▶ _Data to examine_
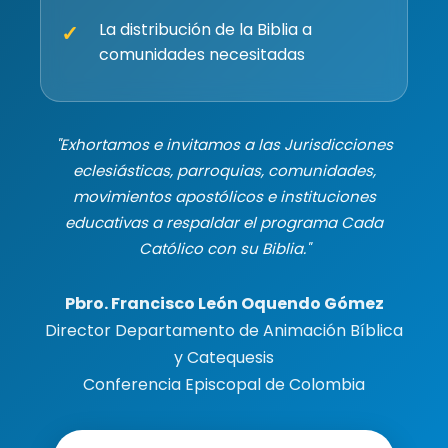
La distribución de la Biblia a
✓
comunidades necesitadas
"Exhortamos e invitamos a las Jurisdicciones
eclesiásticas, parroquias, comunidades,
movimientos apostólicos e instituciones
educativas a respaldar el programa Cada
Católico con su Biblia."
Pbro. Francisco León Oquendo Gómez
Director Departamento de Animación Bíblica
y Catequesis
Conferencia Episcopal de Colombia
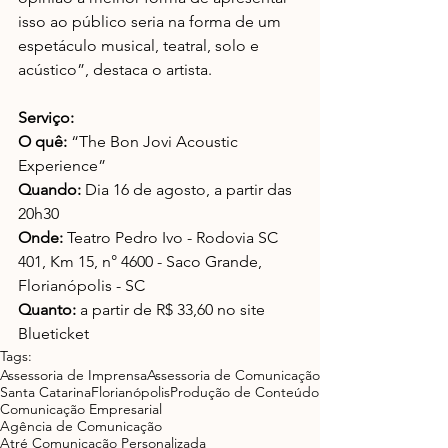
isso ao público seria na forma de um 
espetáculo musical, teatral, solo e 
acústico”, destaca o artista.
Serviço:
O quê:
 “The Bon Jovi Acoustic 
Experience”
Quando:
 Dia 16 de agosto, a partir das 
20h30
Onde:
 Teatro Pedro Ivo - Rodovia SC 
401, Km 15, n° 4600 - Saco Grande, 
Florianópolis - SC
Quanto:
 a partir de R$ 33,60 no site 
Blueticket
Tags:
Assessoria de Imprensa
Assessoria de Comunicação
Santa Catarina
Florianópolis
Produção de Conteúdo
Comunicação Empresarial
Agência de Comunicação
Atré Comunicação Personalizada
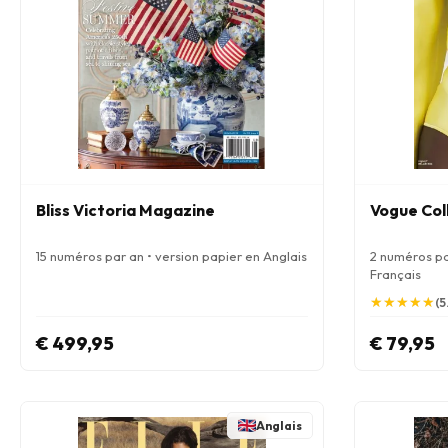
Bliss Victoria Magazine
Vogue Coll
15 numéros par an • version papier en Anglais
2 numéros pa
Français
★
★
★
★
★
★
★
★
★
★
(5
€ 499,95
€ 79,95
Anglais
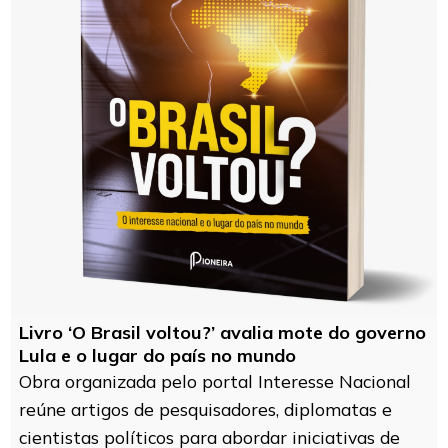
Livro ‘O Brasil voltou?’ avalia mote do governo
Lula e o lugar do país no mundo
Obra organizada pelo portal Interesse Nacional
reúne artigos de pesquisadores, diplomatas e
cientistas políticos para abordar iniciativas de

▶ _Prompt_
Your job is to reproduce the material exactly. Keep pictures out of it.

▶ _Exercise result_
La distribución de la Biblia a
✓
comunidades necesitadas
"Exhortamos e invitamos a las Jurisdicciones
eclesiásticas, parroquias, comunidades,
movimientos apostólicos e instituciones
educativas a respaldar el programa Cada
Católico con su Biblia."
Pbro. Francisco León Oquendo Gómez
Director Departamento de Animación Bíblica
y Catequesis
Conferencia Episcopal de Colombia
isso ao público seria na forma de um 
espetáculo musical, teatral, solo e 
acústico”, destaca o artista.
Serviço:
O quê:
 “The Bon Jovi Acoustic 
Experience”
Quando:
 Dia 16 de agosto, a partir das 
20h30
Onde:
 Teatro Pedro Ivo - Rodovia SC 
401, Km 15, n° 4600 - Saco Grande, 
Florianópolis - SC
Quanto:
 a partir de R$ 33,60 no site 
Blueticket
Tags:
Assessoria de Imprensa
Assessoria de Comunicação
Santa Catarina
Florianópolis
Produção de Conteúdo
Comunicação Empresarial
Agência de Comunicação
Atré Comunicação Personalizada
Bliss Victoria Magazine
Vogue Coll
15 numéros par an • version papier en Anglais
2 numéros pa
Français
★
★
★
★
★
★
★
★
★
★
(5
€ 499,95
€ 79,95
Anglais
Livro ‘O Brasil voltou?’ avalia mote do governo
Lula e o lugar do país no mundo
Obra organizada pelo portal Interesse Nacional
reúne artigos de pesquisadores, diplomatas e
cientistas políticos para abordar iniciativas de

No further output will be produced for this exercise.